◆ What this task involves
Repeat all the data exactly, and where a record holds a picture, leave that picture out.

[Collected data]
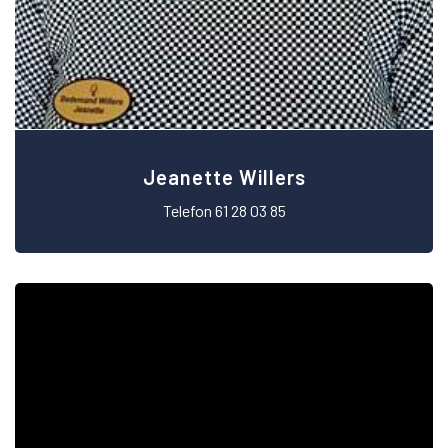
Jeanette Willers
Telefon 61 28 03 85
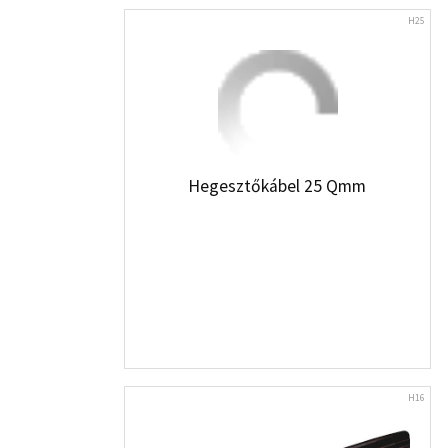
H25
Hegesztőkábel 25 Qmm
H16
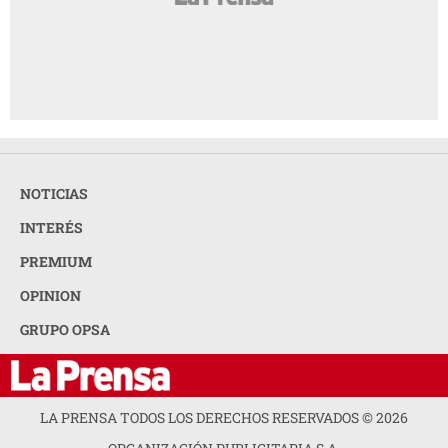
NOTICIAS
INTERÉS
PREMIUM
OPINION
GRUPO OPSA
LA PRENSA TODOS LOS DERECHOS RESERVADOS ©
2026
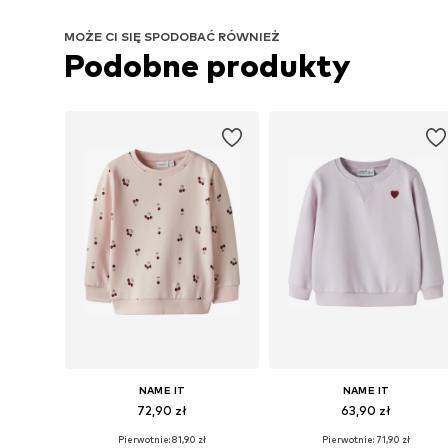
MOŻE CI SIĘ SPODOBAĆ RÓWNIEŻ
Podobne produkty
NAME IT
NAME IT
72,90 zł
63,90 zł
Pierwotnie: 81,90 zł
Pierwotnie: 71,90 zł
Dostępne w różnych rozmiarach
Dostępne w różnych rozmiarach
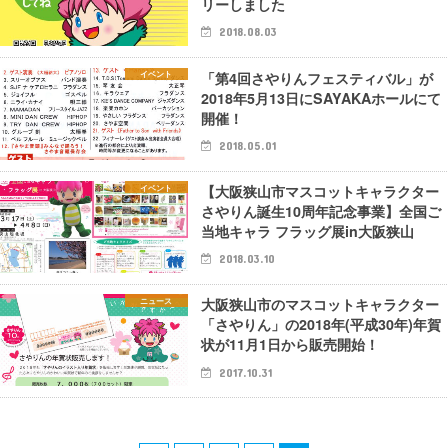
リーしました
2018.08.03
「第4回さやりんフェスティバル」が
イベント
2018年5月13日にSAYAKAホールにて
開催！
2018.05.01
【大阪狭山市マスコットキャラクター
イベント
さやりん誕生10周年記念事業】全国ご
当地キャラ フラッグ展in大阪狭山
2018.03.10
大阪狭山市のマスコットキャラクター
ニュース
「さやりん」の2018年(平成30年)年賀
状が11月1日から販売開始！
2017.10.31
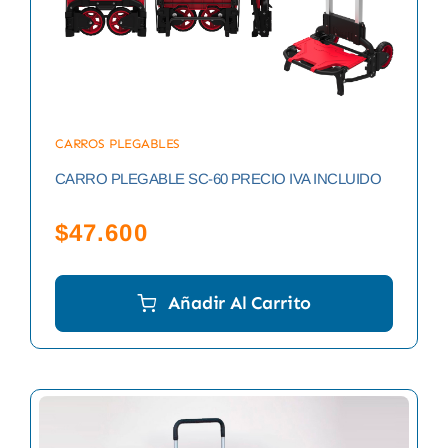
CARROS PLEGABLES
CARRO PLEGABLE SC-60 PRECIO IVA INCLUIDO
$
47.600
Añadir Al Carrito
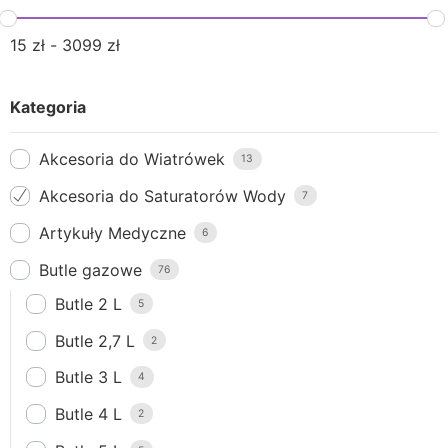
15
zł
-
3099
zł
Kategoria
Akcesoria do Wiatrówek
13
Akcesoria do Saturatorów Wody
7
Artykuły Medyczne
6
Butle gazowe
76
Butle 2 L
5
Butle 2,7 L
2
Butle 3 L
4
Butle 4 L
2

◆ Answer to the problem
Jeanette Willers
Telefon 61 28 03 85
H25
Hegesztőkábel 25 Qmm
H16
NOTICIAS
INTERÉS
PREMIUM
OPINION
GRUPO OPSA
LA PRENSA TODOS LOS DERECHOS RESERVADOS ©
2026
MOŻE CI SIĘ SPODOBAĆ RÓWNIEŻ
Podobne produkty
NAME IT
NAME IT
72,90 zł
63,90 zł
Pierwotnie: 81,90 zł
Pierwotnie: 71,90 zł
Dostępne w różnych rozmiarach
Dostępne w różnych rozmiarach
リーしました
2018.08.03
「第4回さやりんフェスティバル」が
イベント
2018年5月13日にSAYAKAホールにて
開催！
2018.05.01
【大阪狭山市マスコットキャラクター
イベント
さやりん誕生10周年記念事業】全国ご
当地キャラ フラッグ展in大阪狭山
2018.03.10
大阪狭山市のマスコットキャラクター
ニュース
「さやりん」の2018年(平成30年)年賀
状が11月1日から販売開始！
2017.10.31
CARROS PLEGABLES
CARRO PLEGABLE SC-60 PRECIO IVA INCLUIDO
$
47.600
Añadir Al Carrito
15
zł
-
3099
zł
Kategoria
Akcesoria do Wiatrówek
13
Akcesoria do Saturatorów Wody
7
Artykuły Medyczne
6
Butle gazowe
76
Butle 2 L
5
Butle 2,7 L
2
Butle 3 L
4
Butle 4 L
2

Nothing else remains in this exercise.